Computational Biology of BRCA2 in Male Breast Cancer, through Prediction of Probable nsSNPs, and Hit Identification.

作者信息

Shinde Sangita Dattatray, Satpute Dinesh Parshuram, Behera Santosh Kumar, Kumar Dinesh

机构信息

Department of Medicinal Chemistry, National Institute of Pharmaceutical Education and Research (NIPER) - Ahmadabad, Palaj, Gandhinagar 382355, Gujarat, India.
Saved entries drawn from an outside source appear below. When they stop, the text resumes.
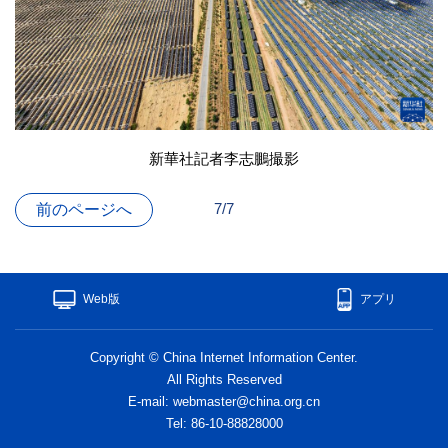
新華社記者李志鵬撮影
7/7
前のページへ
Web版
アプリ
Copyright © China Internet Information Center.
All Rights Reserved
E-mail: webmaster@china.org.cn
Tel: 86-10-88828000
Department of Biotechnology, National Institute of Pharmaceutical Education and Research (NIPER) - Ahmadabad, Palaj, Gandhinagar 382355, Gujarat, India.

出版信息

ACS Omega. 2022 Aug 17;7(34):30447-30461. doi: 10.1021/acsomega.2c03851. eCollection 2022 Aug 30.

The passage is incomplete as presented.